A Jefferson Parish, La., judge on Friday authorized compensation payments for four men who were wrongfully convicted of crimes and spent time at Angola.
Henry James, 50, of Westwego, who spent almost 30 years in prison for his conviction of aggravated rape before DNA led to his release in October, was approved to receive the maximum $250,000 from the state’s Innocence Compensation Fund. He’ll also get educational and medical expenses, valued at up to $80,000.
His compensation was authorized a day after another judge ruled three West Bank men wrongfully convicted of murder in 1993 are also entitled to money.
On Thursday, District Judge Robert Murphy ruled that Glenn Davis, Larry Delmore and Terrence Meyers each are entitled to $250,000 from the compensation fund, plus the $80,000 in services, for their wrongful convictions in 1993 of killing alleged crack dealer Samuel George on Aug. 3, 1992. Each man spent up to almost 16 years in prison.
This week’s rulings are key first steps in the compensation process. The Legislature still must appropriate the money, something attorneys hope happens during the session that begins Monday.
The Times-Picayune reports James appeared before District Judge Patrick McCabe, who approved the compensation agreement in less than five minutes of discussion with James’ attorney Paul Killebrew and Assistant Attorney General Robert Abendroth.
James was wrongfully convicted of the 1981 rape of a Westwego woman. He spent 29 years and 11 months of his life sentence in prison, before DNA testing that did not exist three decades ago showed he was not the rapist. He was released from Angola on Oct. 21.
Based on the state-set rate of $25,000 for each year of wrongful incarceration, James is entitled to $747,916.67 in compensation, aside from the $80,000 for education and medical expenses. However, Louisiana law caps the compensation disbursements at $250,000. That averages out to $11,000 for each year of his incarceration.
“This is not winning the lottery by any stretch,” said Killebrew, an Innocence Project New Orleans attorney who helped free James.
Outside McCabe’s courtroom, Abendroth shook James’ hand.
“It was good to meet you,” the prosecutor told James, before delving into a private discussion.
“He just wished me well,” James said afterward. “He said he was sorry that it happened.”
Meanwhile, lawmakers will address three bills this session dealing with compensation for the wrongfully convicted.
House Bill 167, by Rep.
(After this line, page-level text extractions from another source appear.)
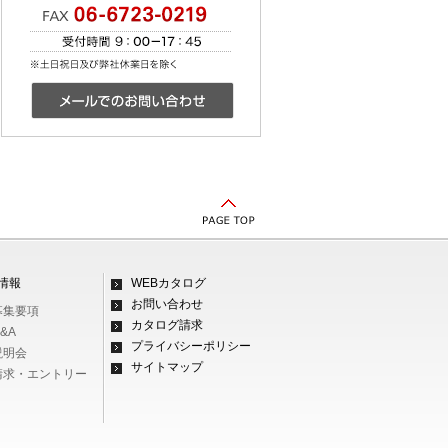
情報
WEBカタログ
お問い合わせ
募集要項
カタログ請求
&A
プライバシーポリシー
説明会
サイトマップ
料請求・エントリー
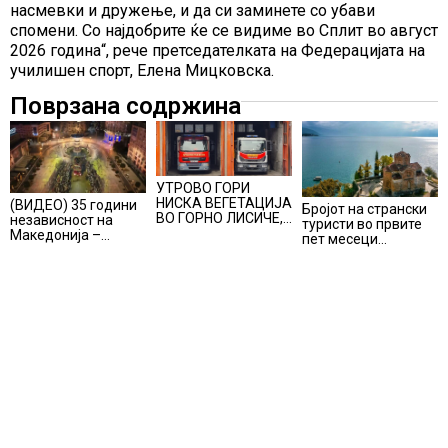
насмевки и дружење, и да си заминете со убави
спомени. Со најдобрите ќе се видиме во Сплит во август
2026 година“, рече претседателката на Федерацијата на
училишен спорт, Елена Мицковска.
Поврзана содржина
УТРОВО ГОРИ
НИСКА ВЕГЕТАЦИЈА
(ВИДЕО) 35 години
Бројот на странски
ВО ГОРНО ЛИСИЧЕ,
независност на
туристи во првите
во изминатите 24
Македонија –
пет месеци
часа имало 25
објавено видео
зголемен за 23,6%,
пожари на отворено
пред вечерашниот
Македонија се
музичко-сценски
позиционира како
спектакл во Охрид
атрактивна
туристичка
дестинација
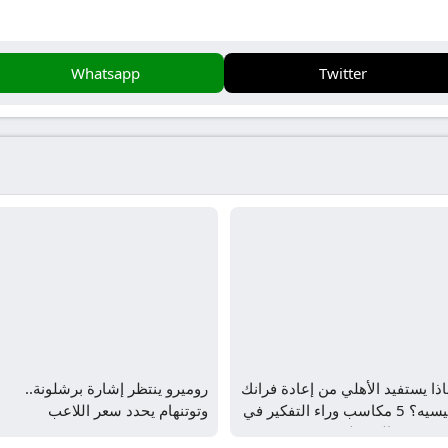
Whatsapp
Twitter
ذا يستفيد الأهلي من إعادة فرانك
روميرو ينتظر إشارة برشلونة..
كيسيه؟ 5 مكاسب وراء التفكير في
وتوتنهام يحدد سعر اللاعب
ودة نجم الوسط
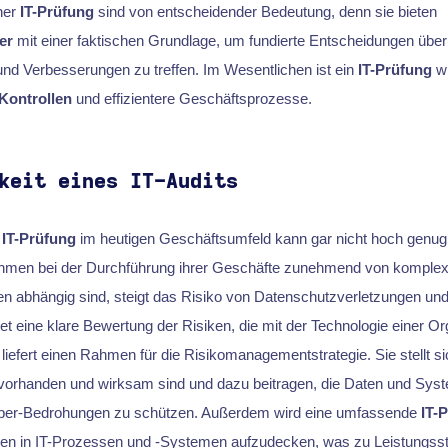
ner
IT-Prüfung
sind von entscheidender Bedeutung, denn sie bieten
er
mit einer faktischen Grundlage, um fundierte Entscheidungen über
nd Verbesserungen zu treffen. Im Wesentlichen ist ein
IT-Prüfung
wi
 Kontrollen
und effizientere Geschäftsprozesse.
keit eines IT-Audits
r
IT-Prüfung
im heutigen Geschäftsumfeld kann gar nicht hoch genug
hmen bei der Durchführung ihrer Geschäfte zunehmend von komple
n abhängig sind, steigt das Risiko von Datenschutzverletzungen un
et eine klare Bewertung der Risiken, die mit der Technologie einer Or
liefert einen Rahmen für die Risikomanagementstrategie. Sie stellt si
orhanden und wirksam sind und dazu beitragen, die Daten und Sys
yber-Bedrohungen zu schützen. Außerdem wird eine umfassende
IT-
enzen in IT-Prozessen und -Systemen aufzudecken, was zu Leistungss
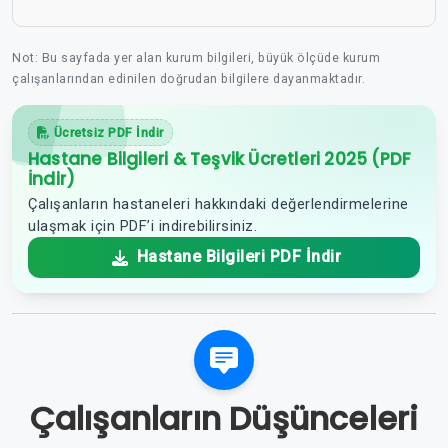
Not: Bu sayfada yer alan kurum bilgileri, büyük ölçüde kurum
çalışanlarından edinilen doğrudan bilgilere dayanmaktadır.
Ücretsiz PDF İndir
Hastane Bilgileri & Teşvik Ücretleri 2025 (PDF
İndir)
Çalışanların hastaneleri hakkındaki değerlendirmelerine
ulaşmak için PDF’i indirebilirsiniz.
Hastane Bilgileri PDF İndir
Çalışanların Düşünceleri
Herbert Dixon, D-Alexandria, would increase the compensation fund cap to $500,000, resurrecting an effort the Legislature has undertaken in recent years without success. Louisiana ranks nationally second from the bottom in terms of the amount it provides the wrongfully convicted, according to the Innocence Project New Orleans.
State Rep. Joe Lopinto, R-Metairie, filed HB 575, which would require exonerees to submit proof of enrollment in school or other programs in order for the state to pay for those services.
Another bill, HB 745, by Rep. Wesley Bishop, D-New Orleans, would open health insurance benefits public employees receive to exonerees – at the same cost employees pay.
“A lot of these guys come out with immediate health needs,” Killebrew said.
While medical services were provided in Angola, James has no insurance. He left prison with eye and feet problems, he said.
“I don’t think it’s right for a man to come out with no benefits,” said James, who moved into his own apartment for the first time Thursday and is trying to live “what little life I have left in me.”